The kernel source code in the .cpp file is quite straightforward because it just implements the kernel class constructor and run method. After including the other header files and the ADF and AIE API libraries, the kernel constructor can be implemented. The only operations done in the constructor are setting the rounding and saturation modes for the kernels. In this case the choice is to use the whole datatype representable numeric range to saturate, and to round positively if the results are multiples of \(0.5\).
fft1k_kernel::fft1k_kernel(void)
{
aie::set_rounding(aie::rounding_mode::positive_inf);
aie::set_saturation(aie::saturation_mode::saturate);
}
In the run function the data is read from the input buffer and written to the output buffer in linear fashion. To do so, the data() method of the buffer is used to get the pointer to the memory space reserved for the data. After getting the pointer to the data from the buffer structure pointer, a loop iterating through the batched signals instances is performed by using the REPEAT parameter from the header kernel file. Inside the loop, the staged FFT API is called for each stage on the pointed data, and the buffer data pointer is updated to the next instance of the data batch.

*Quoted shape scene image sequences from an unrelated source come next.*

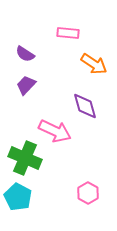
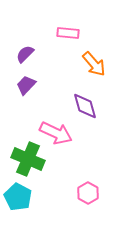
purple semicircle: rotated 102 degrees clockwise
orange arrow: rotated 16 degrees clockwise
pink arrow: moved 1 px right, 2 px down
green cross: moved 3 px right, 1 px down
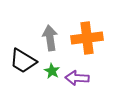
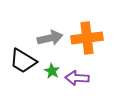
gray arrow: rotated 85 degrees clockwise
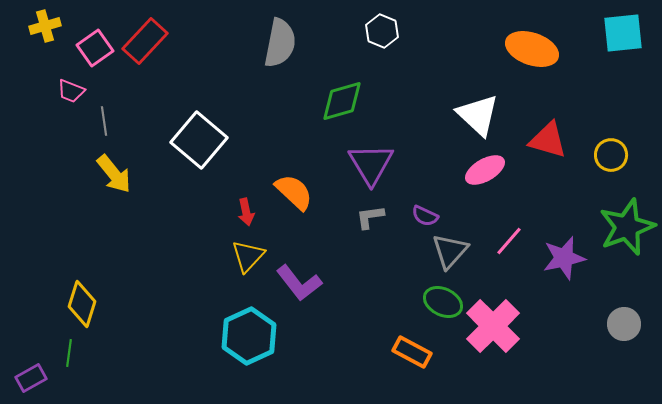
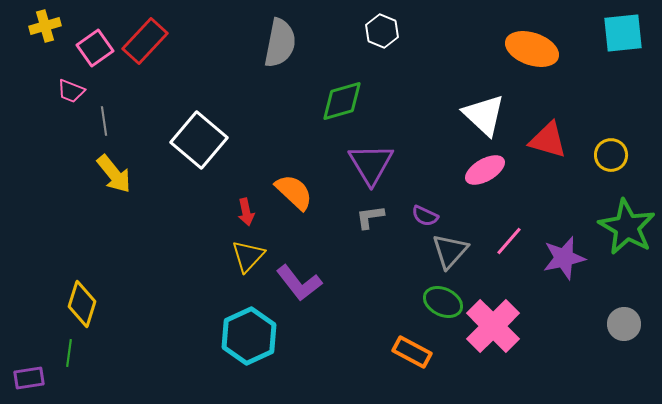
white triangle: moved 6 px right
green star: rotated 22 degrees counterclockwise
purple rectangle: moved 2 px left; rotated 20 degrees clockwise
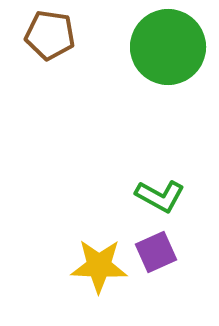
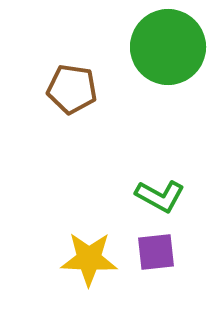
brown pentagon: moved 22 px right, 54 px down
purple square: rotated 18 degrees clockwise
yellow star: moved 10 px left, 7 px up
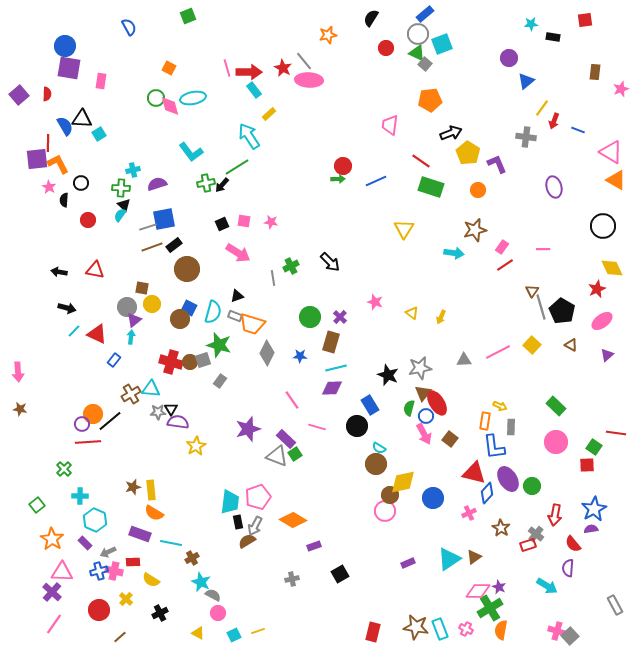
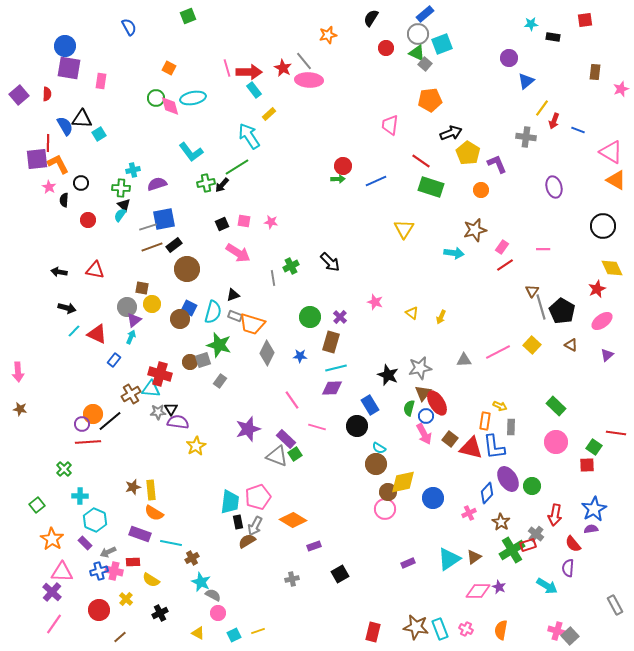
orange circle at (478, 190): moved 3 px right
black triangle at (237, 296): moved 4 px left, 1 px up
cyan arrow at (131, 337): rotated 16 degrees clockwise
red cross at (171, 362): moved 11 px left, 12 px down
red triangle at (474, 473): moved 3 px left, 25 px up
brown circle at (390, 495): moved 2 px left, 3 px up
pink circle at (385, 511): moved 2 px up
brown star at (501, 528): moved 6 px up
green cross at (490, 608): moved 22 px right, 58 px up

It is also worth noting that in the following code block are used two chess compiler directives: one to prepare for software pipelining, and one to mark the loop to be expected to iterate REPEAT times.
void fft1k_kernel::run( input_buffer<TT_DATA,extents<BUF_SIZE>> &
__restrict din,
output_buffer<TT_DATA,extents<BUF_SIZE>> &
__restrict dout )
{
TT_DATA* ibuff = din.data();
TT_DATA* obuff = dout.data();
for (int i=0; i < REPEAT; i++)
chess_prepare_for_pipelining
chess_loop_range(REPEAT,)
{
TT_DATA *__restrict in_data = ibuff;
TT_DATA *__restrict out_data = obuff;
aie::fft_dit_r4_stage<256>(in_data, tw0_1, tw0_0, tw0_2, N, SHIFT_TW, SHIFT_DT, INVERSE, out_data);
aie::fft_dit_r4_stage<64>(out_data, tw1_1, tw1_0, tw1_2, N, SHIFT_TW, SHIFT_DT, INVERSE, in_data);
aie::fft_dit_r4_stage<16>(in_data, tw2_1, tw2_0, tw2_2, N, SHIFT_TW, SHIFT_DT, INVERSE, out_data);
aie::fft_dit_r4_stage<4>(out_data, tw3_1, tw3_0, tw3_2, N, SHIFT_TW, SHIFT_DT, INVERSE, in_data);
aie::fft_dit_r4_stage<1>(in_data, tw4_1, tw4_0, tw4_2, N, SHIFT_TW, SHIFT_DT, INVERSE, out_data);
ibuff += N;
obuff += N;
}
}
For this implementation, the REPEAT parameter is set to 2. Thus two FFTs are batched together in one kernel. Therefore, in first instance, it must be replicated 64 times to perform all FFTs in parallel.